We wore our WFH* clothes (except WITH pants) and ordered one of our favorite dishes — jerk pork with black beans and habanero cranberry chutney — for takeout. Then we had a traditional, downtown urban picnic — authentic right down to the poop on the sidewalk.

He’d cleared things ahead of time for us to use the patio at his building and we fanned a tablecloth over half of a ping-pong table, propped up two folding chairs, plunked down some battery-powered candles, fired up a clip-on backpack speaker and, ta da, a perfect pandemic spread.

After dinner, we shuffled around to the song we danced at at our wedding, which was 13.5 minutes longer than I remembered.

And, just to show we’ve been married for many, many, many years (Read: We no longer talk to each other) — we bought almost identical chocolate cakes with fudge and raspberry filling from the same bakery. When I was actually picking up *my* cake, I saw *his* in the case, and it caught my eye because of the toilet paper and hand sanitizer decorations.
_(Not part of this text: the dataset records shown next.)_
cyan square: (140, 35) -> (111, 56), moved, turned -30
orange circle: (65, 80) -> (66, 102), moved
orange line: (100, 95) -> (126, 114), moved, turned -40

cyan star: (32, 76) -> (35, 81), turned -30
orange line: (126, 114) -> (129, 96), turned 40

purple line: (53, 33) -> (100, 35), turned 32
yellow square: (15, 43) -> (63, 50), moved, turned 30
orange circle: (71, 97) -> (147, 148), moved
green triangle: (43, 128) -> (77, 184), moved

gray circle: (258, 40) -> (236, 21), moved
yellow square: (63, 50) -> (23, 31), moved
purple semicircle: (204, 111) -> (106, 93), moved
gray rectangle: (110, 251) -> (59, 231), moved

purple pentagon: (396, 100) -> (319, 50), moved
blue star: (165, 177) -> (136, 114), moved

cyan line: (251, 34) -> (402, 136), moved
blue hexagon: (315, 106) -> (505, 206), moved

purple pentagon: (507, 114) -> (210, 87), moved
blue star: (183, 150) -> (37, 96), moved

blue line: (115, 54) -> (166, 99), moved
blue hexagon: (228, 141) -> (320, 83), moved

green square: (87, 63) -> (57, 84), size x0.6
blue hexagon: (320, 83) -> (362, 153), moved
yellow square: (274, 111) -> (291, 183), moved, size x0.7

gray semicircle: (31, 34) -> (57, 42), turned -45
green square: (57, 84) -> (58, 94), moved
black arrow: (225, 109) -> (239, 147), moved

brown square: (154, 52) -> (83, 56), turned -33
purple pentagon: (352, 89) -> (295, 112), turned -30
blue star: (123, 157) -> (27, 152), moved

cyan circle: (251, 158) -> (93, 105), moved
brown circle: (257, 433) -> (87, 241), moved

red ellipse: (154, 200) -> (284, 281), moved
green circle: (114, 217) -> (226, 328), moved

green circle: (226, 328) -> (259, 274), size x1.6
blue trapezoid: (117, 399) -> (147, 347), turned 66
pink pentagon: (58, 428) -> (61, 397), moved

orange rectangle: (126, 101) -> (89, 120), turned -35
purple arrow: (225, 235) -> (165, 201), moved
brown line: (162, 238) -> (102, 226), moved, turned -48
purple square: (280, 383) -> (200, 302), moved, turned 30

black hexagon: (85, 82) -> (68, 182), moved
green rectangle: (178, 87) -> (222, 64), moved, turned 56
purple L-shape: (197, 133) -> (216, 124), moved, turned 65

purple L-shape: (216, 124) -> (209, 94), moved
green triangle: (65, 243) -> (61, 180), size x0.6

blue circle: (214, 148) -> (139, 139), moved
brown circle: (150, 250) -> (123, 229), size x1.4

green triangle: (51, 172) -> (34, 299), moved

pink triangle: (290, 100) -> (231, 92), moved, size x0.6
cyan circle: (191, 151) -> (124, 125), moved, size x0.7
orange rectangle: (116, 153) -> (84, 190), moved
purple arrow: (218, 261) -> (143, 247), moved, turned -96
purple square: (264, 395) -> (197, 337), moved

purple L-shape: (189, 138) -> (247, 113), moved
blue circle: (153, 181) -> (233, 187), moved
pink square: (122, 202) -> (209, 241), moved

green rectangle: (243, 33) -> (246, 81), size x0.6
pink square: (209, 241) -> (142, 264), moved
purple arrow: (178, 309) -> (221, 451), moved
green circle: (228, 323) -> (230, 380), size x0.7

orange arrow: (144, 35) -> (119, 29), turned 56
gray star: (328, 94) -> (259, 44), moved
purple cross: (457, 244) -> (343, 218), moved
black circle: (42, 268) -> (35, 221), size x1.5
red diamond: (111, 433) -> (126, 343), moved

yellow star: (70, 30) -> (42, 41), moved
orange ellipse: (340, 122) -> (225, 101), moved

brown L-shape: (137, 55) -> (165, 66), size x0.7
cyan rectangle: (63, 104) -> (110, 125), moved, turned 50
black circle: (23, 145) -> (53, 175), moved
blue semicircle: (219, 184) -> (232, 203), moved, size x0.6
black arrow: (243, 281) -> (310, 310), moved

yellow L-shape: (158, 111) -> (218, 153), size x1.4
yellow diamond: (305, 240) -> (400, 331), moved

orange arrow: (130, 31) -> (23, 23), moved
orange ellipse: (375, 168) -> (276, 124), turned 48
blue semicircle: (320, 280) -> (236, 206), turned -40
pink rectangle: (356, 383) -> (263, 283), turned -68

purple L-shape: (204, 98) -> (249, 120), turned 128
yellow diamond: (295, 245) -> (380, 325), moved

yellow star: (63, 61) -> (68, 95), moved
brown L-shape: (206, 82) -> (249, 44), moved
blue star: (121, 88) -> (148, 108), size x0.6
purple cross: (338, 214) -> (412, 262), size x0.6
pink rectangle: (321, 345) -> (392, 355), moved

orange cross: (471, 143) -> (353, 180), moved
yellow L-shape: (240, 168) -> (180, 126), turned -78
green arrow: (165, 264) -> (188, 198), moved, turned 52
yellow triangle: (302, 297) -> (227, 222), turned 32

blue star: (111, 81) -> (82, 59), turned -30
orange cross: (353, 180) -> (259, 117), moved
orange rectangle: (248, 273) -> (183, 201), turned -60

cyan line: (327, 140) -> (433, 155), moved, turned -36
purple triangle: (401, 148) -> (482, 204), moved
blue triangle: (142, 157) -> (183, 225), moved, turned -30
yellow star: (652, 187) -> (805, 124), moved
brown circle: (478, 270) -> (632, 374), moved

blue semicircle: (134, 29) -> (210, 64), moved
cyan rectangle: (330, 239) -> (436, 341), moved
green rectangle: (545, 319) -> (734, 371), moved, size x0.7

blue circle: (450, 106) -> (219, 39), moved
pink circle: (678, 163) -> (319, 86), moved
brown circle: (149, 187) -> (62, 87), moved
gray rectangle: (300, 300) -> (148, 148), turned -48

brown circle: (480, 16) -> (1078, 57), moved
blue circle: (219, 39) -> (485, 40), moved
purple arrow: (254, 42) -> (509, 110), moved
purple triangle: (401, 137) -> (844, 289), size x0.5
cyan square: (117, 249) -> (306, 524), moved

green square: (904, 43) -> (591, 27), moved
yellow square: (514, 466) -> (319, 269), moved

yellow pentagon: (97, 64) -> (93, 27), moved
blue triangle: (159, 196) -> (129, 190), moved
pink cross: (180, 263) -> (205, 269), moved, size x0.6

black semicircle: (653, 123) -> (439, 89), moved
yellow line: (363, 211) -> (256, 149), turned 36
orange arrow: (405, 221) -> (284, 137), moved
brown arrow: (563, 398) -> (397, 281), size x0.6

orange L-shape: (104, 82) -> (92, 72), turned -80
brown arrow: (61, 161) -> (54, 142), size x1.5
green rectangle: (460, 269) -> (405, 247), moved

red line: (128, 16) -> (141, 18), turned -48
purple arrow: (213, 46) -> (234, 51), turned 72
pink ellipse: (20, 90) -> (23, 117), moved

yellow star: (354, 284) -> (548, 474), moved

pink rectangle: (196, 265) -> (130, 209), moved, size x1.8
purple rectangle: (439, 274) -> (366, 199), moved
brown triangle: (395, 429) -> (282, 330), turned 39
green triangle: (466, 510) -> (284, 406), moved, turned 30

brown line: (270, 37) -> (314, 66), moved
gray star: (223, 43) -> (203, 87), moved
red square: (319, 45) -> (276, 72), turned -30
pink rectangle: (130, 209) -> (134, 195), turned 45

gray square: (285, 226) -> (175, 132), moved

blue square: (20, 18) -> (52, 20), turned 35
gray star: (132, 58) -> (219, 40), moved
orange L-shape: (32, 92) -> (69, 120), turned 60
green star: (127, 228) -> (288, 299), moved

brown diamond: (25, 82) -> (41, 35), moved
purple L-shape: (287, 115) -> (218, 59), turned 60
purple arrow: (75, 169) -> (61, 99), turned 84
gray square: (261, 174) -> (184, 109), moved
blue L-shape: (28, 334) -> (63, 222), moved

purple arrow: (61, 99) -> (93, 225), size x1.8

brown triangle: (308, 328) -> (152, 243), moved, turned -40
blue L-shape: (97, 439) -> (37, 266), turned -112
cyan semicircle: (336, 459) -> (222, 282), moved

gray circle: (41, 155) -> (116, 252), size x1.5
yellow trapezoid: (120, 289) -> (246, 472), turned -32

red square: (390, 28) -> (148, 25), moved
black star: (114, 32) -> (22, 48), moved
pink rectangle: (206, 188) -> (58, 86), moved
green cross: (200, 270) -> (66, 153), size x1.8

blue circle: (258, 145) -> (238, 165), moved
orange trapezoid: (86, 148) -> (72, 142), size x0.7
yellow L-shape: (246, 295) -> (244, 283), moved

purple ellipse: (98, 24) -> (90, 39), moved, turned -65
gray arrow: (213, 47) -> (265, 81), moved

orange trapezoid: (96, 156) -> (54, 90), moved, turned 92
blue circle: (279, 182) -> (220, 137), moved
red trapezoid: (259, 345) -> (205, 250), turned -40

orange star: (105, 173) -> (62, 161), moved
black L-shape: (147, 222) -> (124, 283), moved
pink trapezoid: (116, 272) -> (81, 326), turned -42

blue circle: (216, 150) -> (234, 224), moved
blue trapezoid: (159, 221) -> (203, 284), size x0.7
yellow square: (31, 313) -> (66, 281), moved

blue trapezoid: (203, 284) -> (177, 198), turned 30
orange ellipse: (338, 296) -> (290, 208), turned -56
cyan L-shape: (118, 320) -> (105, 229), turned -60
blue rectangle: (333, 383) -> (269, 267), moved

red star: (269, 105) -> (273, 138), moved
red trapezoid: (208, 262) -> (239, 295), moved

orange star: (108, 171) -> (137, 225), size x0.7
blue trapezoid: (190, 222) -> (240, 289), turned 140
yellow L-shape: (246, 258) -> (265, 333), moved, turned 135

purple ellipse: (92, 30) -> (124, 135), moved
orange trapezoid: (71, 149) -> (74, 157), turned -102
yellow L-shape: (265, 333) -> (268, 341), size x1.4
“That’s funny,” I told the girl who rang up my order, which included, ahem, a few other things.

A couple of hours later my husband walked through the front door holding a bakery box — with that exact cake inside.

“Guess we should coordinate,” he said, smiling.

The kids all heartily disagreed.

“No way! More cake is always better.”

Easy for them to say — they all still have the metabolisms of hyperactive squirrels.

 

*WFH = Working From Home, although I keep thinking there should be a way to incorporate the ‘f’ word in there like maybe it should really stand for WHAT?! FUCKING HOUSE ARREST?!?!?!